Hi Agner,
I have read your blog and tutorial (Optimizing software in C++) with special focus on section 13.7 (page 139 - 141).
I am trying to run MKL2019 on AMD cpu on Ubuntu 18.04 by changing the CPU dispatcher as per your code snippet given in intel_mkl_feature_patch.c (from asmlib.zip).
I added your CPU dispatcher snippet into the application and tried to compile by additionally linking libmkl_core.so.
But I got the following errors:-
undefined reference to __intel_mkl_feature_indicator
undefined reference to __intel_mkl_feature_indicator_x
undefined reference to __intel_mkl_features_init_x
undefined reference to __intel_mkl_feature_indicator_x
undefined reference to __intel_mkl_feature_indicator
When I directly use dispatchpatch64.o from amslib.zip, I get undefined reference to intel_mkl_patch.
Can you please let me know other system dependencies required to use your patch? Or that new MKL's CPU dispatcher has changed and the above functions no longer exist.
Thanks,
Biplab Raut
Deng wrote:
Recently I tested the inteldispatchpatch.zip
(2014-07-30) in asmlib on MKL library in Intel
Parallel Studio 2015 Update 3.
It gave me error like "Intel MKL ERROR: CPU 1
is not supported." on AMD servers. (from
mkl_blas_xdgemv ()). If removing the
'dispatchpatch64.o' during linking, the MKL works on
AMD servers.
It seems to me that the dispatch does
not work on newer Intel MKL. do you know more way how
to patch it correct?
Agner Fog wrote:
inhahe wrote:
I think it's arguable whether or not Intel
crippled
AMD via an "affirmative engineering or
design
action" as opposed to a "failure to
act" (as distinguished in the settlement).

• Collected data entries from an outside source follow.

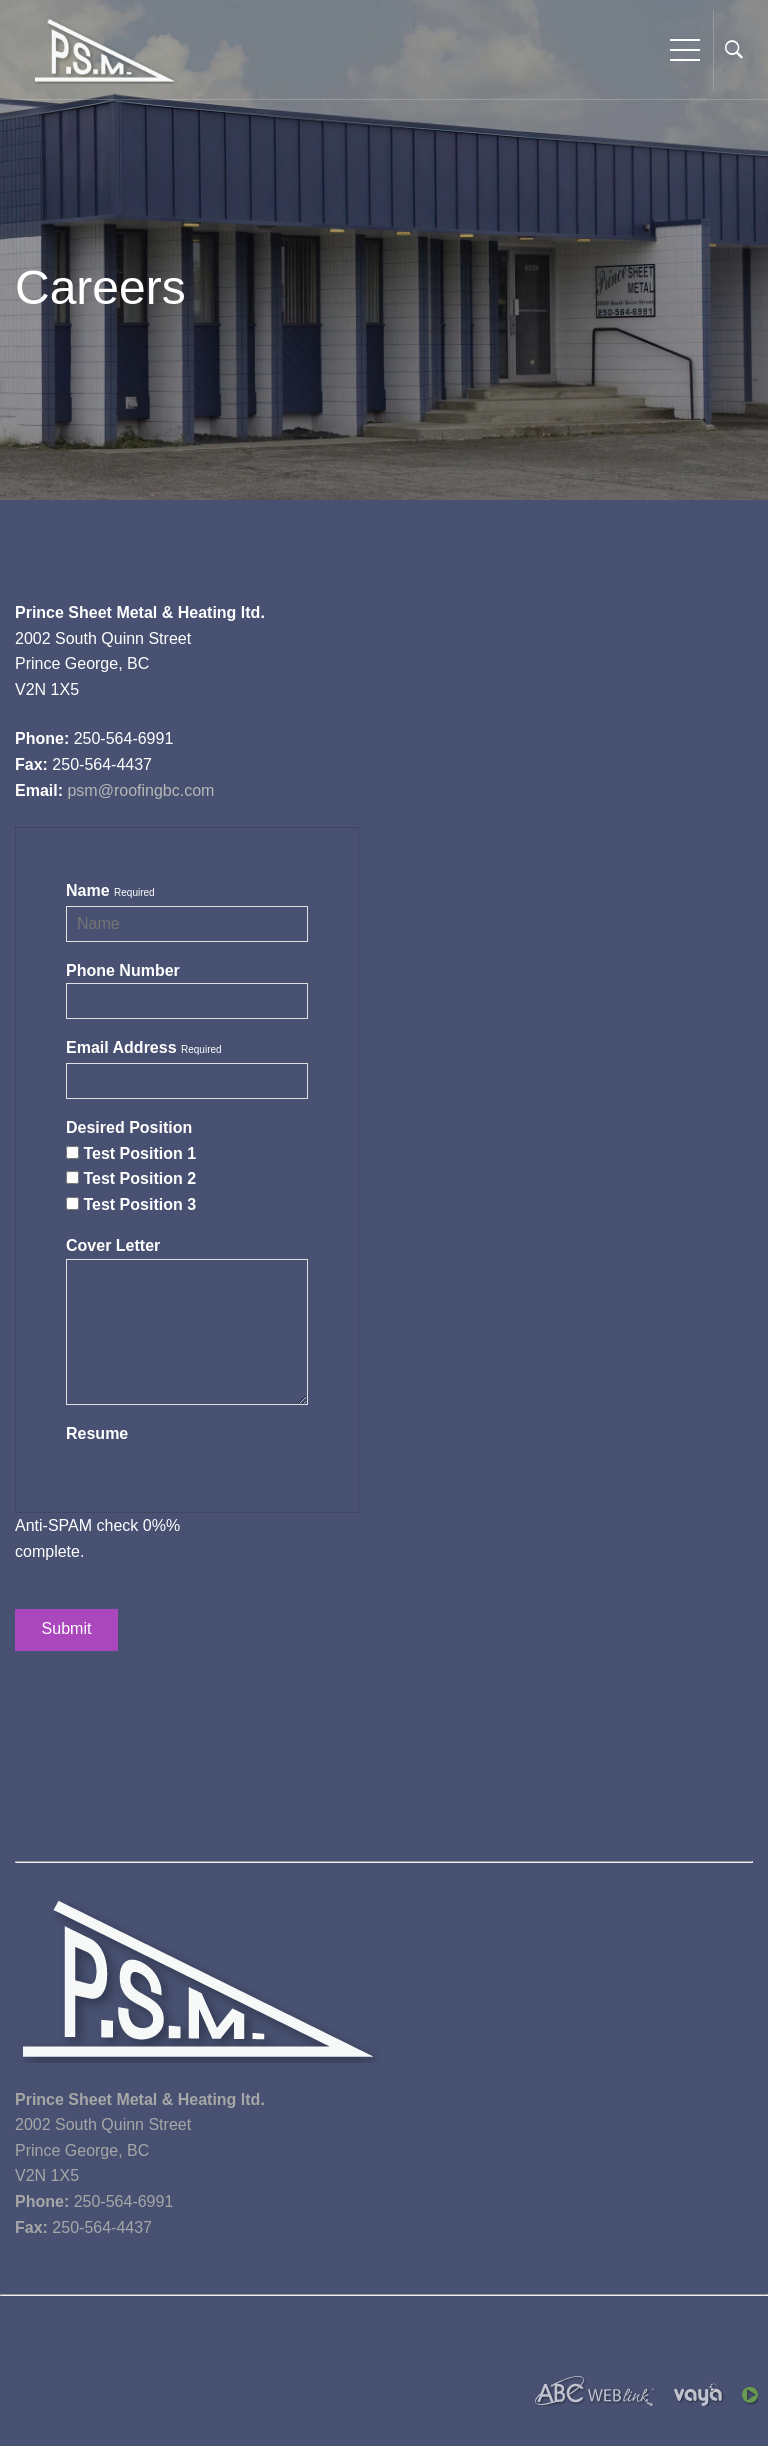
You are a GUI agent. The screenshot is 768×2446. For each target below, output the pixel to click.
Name (88, 890)
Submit (66, 1630)
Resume (97, 1433)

Checking for vendor ID is an
affirmative
action. The grey area is whether they are optimizing
for specific CPU models or for specific instruction
sets. There is only one case where they distinguish
between different CPU models that have the same
instruction set, namely Pentium 4 versus Pentium
M. In
most cases, however, they use the same code path for
both, or the two paths are identical or almost
identical. The distinction may be unimportant from a
technical point of view, but it may give Intel a
legal
excuse for claiming that they are optimizing for
specific CPU models.
I doubt Intel can be required
to optimize specifically for a CPU that's not
theirs
The settlement doesn't require
that.
Another reason it's a gray area is that
it's possible that the code path optimizations
they
took were obvious and would likely apply to any
modern
x86 CPU (though the fact that AMD and Intel
are the
only two players in the game sort of makes it
beg
the
question),
Most optimizations are indeed obvious
applications of the available instruction set. If
you
have SSE2 you can do four additions in one
instruction. That's an obvious thing to do
regardless
of CPU model. Don't forget there is a third player,
VIA. Their chips are fast enough for being relevant
here.
given the small excerpt of the
settlement shown, it seems possible to me that
what
they *actually* did is make something up that
will
sate AMD's lawyers while at the same time
leaving
the
door open for them to either continue the same
practice, or cease the practice (if it's too
obviously
anti-competitive or if they explicitly said
they'd
cease it elsewhere) but instate similar and/or
related
practices in the future, on account of the
fact that
those practices can easily be classified as
"failures to act." [...]
However, if the decisions
for how and when to use SSE instructions are
intricately tied in with the rest of their
code path
algorithm (and possibly rely on internal
structure
of
the CPU design), then the caveats I brought up
earlier
still apply.
Yes, they will probably be able to
claim
that. From a merely technical perspective, I think
it's a bad idea to make different code paths for two
processors that support the same instruction set
based
on whether a particular instruction runs a little
faster on one than on the other. If you consider the
time it takes to develop a complete program plus the
time it takes to market it, then it is likely that
the
processors you optimized for will be obsolete for
your
most demanding customers before the time your
software
peaks on the market. My advise would certainly be to
optimize for the newest processor, but make sure you
maintain compatibility with older
processors.
But of
course Intel compiler engineers are not obliged to
listen to my advice if doing otherwise enables
them to
harm their competitors.
In any case, whether not supporting
optimizations on AMD's CPUs was an affirmative
design
decision to undermine AMD machines or merely a
failure
to act (to benefit AMD machines), either way,
it's
clearly wrong for them to publish benchmarks to
OEMs,
etc. comparing AMD CPUs to Intel CPUs using
their
own
compiler that specifically optimizes for Intel
CPUs
(based on Vendor ID no less!, but either way)
and
not
for AMD CPUs. It's misleading, and according
to the
UTC, even when specifically confronted with the
issue
they would habitually either mislead or
directly lie
about the cause for the speed difference and
whether
it could be solved. So *that's* the part that's
really devious, and I can see why the FTC sued
them.
I *hate* companies like that. Incidentally,
though,
all companies are companies like that.
Fortunately, not all companies are like
that. I am sure this case has harmed Intel's
reputation. They can be damn sure that their next
compiler version will be thoroughly scrutinized.
Hopefully, they will take their reputation into
account when they design the next compiler version
and
function libraries.